When you look at today’s challenging regulatory and economic environments, it’s clear that the emergence of distributed ledger technology could not have come at a better time.
At the recent DTCC Blockchain Symposium, a diverse audience of nearly 500 people representing a cross-section of the industry, including large global banks and smaller firms, regulators, end users, investors, infrastructure providers, technologists, academics and fin-tech, shared a wide range of opinions on the topic.
During this event, there were three themes seemed to dominate the conversation:
1. Industry-wide collaboration
First, many of the speakers agreed that the industry should engage in a collaborative re-architecture of core processes and practices to ensure standardization.
Despite consensus on this point, what we have seen over the past year is a frenzy of activity – mostly uncoordinated – in research and development efforts. Today, many banks and service providers are exploring how to leverage a consensus technology individually – an ironic twist that may help spark innovation but will also likely create a new and disconnected maze of distributed ledger silos based on different standards and with significant reconciliation challenges.
The end result may be a system with essentially the same challenges we have today.
A wiser approach is for the industry to coordinate efforts to develop the right architecture, prioritize the infrastructure building blocks and support focused and collaborative experiments to help the technology mature.
2. Standards and governance
Second, there is a need for the existing, regulated and trusted central authorities to play a leading role in introducing the standards, governance and technology to support distributed ledger implementations.
These organizations, working in partnership with a wide range of the industry, can help ensure that new opportunities truly enhance post-trade processing and are consistent with long-standing goals of mitigating risk, enhancing efficiencies and driving cost savings for market participants.
The critical role of governing and managing the standards, rules and trust boundaries must be managed with indisputable integrity and accountability, independent of any commercial conflicts.
By its very nature, blockchain requires open source, neutral protocols and standards to encourage widespread industry acceptance and implementation.

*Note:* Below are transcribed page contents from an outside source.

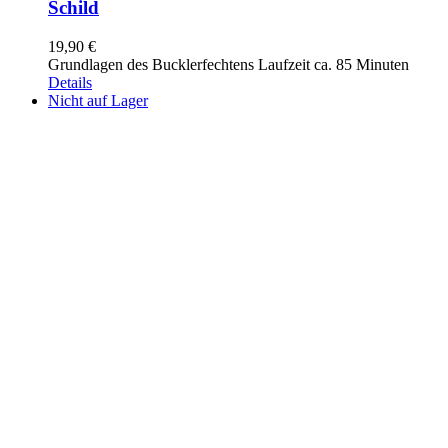
Schild
19,90
€
Grundlagen des Bucklerfechtens Laufzeit ca. 85 Minuten
Details
Nicht auf Lager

The Linux Foundation’s Hyperledger Project represents the type of collaborative effort needed to establish, build and sustain an open, distributed ledger platform that will satisfy a variety of use cases across multiple industries.
3. Defining white spaces
Third, the industry needs to forge consensus on identifying opportunities where implementing distributed ledger solutions are more cost effective than enhancing current processes with cloud computing technology or by standardizing workflows.
Many attendees at the Symposium agreed that the industry should explore targeted areas to improve upon the existing infrastructure where automation is limited or non-existent and where the technology provides a clear benefit over existing processes. It is only after that should the industry shift its focus to larger-scale opportunities.

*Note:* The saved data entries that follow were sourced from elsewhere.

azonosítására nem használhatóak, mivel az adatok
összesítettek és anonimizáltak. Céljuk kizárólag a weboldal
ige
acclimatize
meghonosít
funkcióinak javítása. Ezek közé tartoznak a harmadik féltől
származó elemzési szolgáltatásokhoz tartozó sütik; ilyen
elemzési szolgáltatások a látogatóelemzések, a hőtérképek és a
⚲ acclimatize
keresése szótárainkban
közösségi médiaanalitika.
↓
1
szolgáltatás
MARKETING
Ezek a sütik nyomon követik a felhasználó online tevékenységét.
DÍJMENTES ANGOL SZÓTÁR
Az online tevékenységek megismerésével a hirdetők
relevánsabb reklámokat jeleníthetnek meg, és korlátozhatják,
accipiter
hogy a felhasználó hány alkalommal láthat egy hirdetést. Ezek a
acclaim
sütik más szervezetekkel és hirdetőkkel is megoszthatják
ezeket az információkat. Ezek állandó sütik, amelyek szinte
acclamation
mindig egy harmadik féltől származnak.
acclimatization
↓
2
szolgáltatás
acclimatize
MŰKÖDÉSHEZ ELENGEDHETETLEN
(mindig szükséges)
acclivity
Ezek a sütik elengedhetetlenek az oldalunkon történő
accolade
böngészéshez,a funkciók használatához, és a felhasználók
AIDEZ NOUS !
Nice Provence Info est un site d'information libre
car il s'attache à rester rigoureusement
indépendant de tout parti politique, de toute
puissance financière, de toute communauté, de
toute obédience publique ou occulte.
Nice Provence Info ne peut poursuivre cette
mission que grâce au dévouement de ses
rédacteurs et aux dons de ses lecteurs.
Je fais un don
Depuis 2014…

In many ways, this reflects the approach we are taking at DTCC.
For example, we are working with Digital Asset to create and test a distributed ledger-based solution to manage the clearing and settlement of repo transactions. We have also teamed up with Axoni, four major banks and Markit to test using a distributed ledger to manage post-trade processes in the credit default swaps market.
While the hype around blockchain will likely continue to grow, especially as new experiments come to market, the most effective approach to fully realizing the benefits of this technology is to foster greater collaboration and coordination among industry participants, encourage central authorities to play a key role in developing the standards, governance and technology and reach consensus on areas of opportunity.
Further, though it is likely that wide-scale adoption of distributed ledger technology is still years from becoming reality, there is no denying that it has the potential to transform the post-trade landscape.